Data brokers lack transparency and Congress should consider laws giving consumers more control over personal information, the Federal Trade Commission said after studying companies including Acxiom Corp. and CoreLogic Inc.
Data brokers collect and share “vast amounts” of information, typically behind the scenes without consumer knowledge, the U.S. agency said in a report yesterday. Some store data indefinitely, creating potential security risks, the FTC said.
“Data brokers often know as much -– or even more -– about us than our family and friends,” FTC Chairwoman Edith Ramirez said in a news release. “It’s time to bring transparency and accountability to bear on this industry.”
Senate Commerce Committee Chairman Jay Rockefeller introduced legislation in February to prohibit data brokers from collecting consumer information in deceptive ways, and to allow consumers to see and correct their information. There hasn’t been a vote on the measure.
“Congress can no longer put off action on this important issue,” Rockefeller, a West Virginia Democrat, said in an e-mailed statement. “We owe it to consumers to provide them with greater control over how data brokers are obtaining and using their personal data.”
Brokers amass information about consumers from public records and other companies and create profiles that are sold to other companies. Sometimes those profiles can help consumers find products and services they prefer, according to the report.
Such narratives “could result in our being treated differently based on characteristics such as our race, income, or sexual orientation,” FTC Commissioner Julie Brill said in a separate statement.
“Perhaps we are described as ’Financially Challenged’ or instead as ’Bible Lifestyle.’ Perhaps we are also placed in a category of ’Diabetes Interest’ or ’Smoker in Household,’” Brill said. “The profiles have the ability to not only rob us of our good name, but also to lead to lost economic opportunities, higher costs, and other significant harm.”

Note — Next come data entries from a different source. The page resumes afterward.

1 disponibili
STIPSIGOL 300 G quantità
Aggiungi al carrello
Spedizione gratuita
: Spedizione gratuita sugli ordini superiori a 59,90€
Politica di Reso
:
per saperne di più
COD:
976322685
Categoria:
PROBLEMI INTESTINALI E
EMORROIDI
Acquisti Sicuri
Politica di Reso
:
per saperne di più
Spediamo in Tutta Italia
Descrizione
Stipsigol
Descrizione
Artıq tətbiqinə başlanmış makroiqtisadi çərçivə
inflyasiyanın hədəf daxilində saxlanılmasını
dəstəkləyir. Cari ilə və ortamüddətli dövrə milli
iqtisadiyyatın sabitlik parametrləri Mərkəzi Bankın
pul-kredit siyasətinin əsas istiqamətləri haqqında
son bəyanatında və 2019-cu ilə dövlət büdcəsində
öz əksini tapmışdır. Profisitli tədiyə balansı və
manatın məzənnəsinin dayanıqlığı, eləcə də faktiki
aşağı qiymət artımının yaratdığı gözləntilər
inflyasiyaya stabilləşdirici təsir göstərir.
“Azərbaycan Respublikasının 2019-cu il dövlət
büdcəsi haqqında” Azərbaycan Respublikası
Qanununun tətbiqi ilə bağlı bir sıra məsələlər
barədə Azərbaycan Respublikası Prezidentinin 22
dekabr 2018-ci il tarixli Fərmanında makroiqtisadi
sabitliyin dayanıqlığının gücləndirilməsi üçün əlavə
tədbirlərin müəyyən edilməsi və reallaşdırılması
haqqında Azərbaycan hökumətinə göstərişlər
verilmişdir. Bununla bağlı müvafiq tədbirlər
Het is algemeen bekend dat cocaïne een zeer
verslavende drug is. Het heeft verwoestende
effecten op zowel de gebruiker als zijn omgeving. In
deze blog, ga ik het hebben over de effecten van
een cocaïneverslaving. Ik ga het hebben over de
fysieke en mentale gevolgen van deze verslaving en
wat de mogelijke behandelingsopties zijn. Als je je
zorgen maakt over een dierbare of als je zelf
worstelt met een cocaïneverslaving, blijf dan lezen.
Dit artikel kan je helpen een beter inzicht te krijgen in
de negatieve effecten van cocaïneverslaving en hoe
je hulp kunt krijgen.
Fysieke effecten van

U.S. Representative Joe Barton, a Texas Republican, and Representative Bobby Rush, a Chicago Democrat, last month introduced a bill that would require data brokers to do more to verify the accuracy of information they gather, and would authorize the FTC to conduct or order independent audits following security breaches.
Acxiom shares concerns about sensitive data and works to protect it, Jennifer Barrett Glasgow, chief privacy officer for the company based in Little Rock, Arkansas, said in an e-mailed statement.
Alyson Austin, a spokeswoman for Irvine, California-based CoreLogic, didn’t immediately provide a comment.
The agency in 2012 told nine companies to provide information about their practices. Besides Acxiom and CoreLogic, the other companies receiving FTC orders in 2012 were Datalogix Inc., eBureau LLC, ID Analytics Inc., Intelius Inc., Peekyou LLC, Rapleaf Inc. and Recorded Future Inc.
Data broker Spokeo Inc. agreed to pay $800,000 in 2012 to settle claims by the FTC that the company violated the Fair Credit Reporting Act by failing to ensure that information it sold was accurate. The company marketed profiles to companies and recruiters as an employment-screening tool, the agency said. The profiles included photos and information about religion, ethnicity and participation on social networking sites.
In April, the FTC accused InfoTrack Information Services Inc. of failing to ensure the accuracy of background screening reports sold to employers. In many cases, the company provided inaccurate information suggesting job applicants potentially were registered as sex offenders, the FTC said.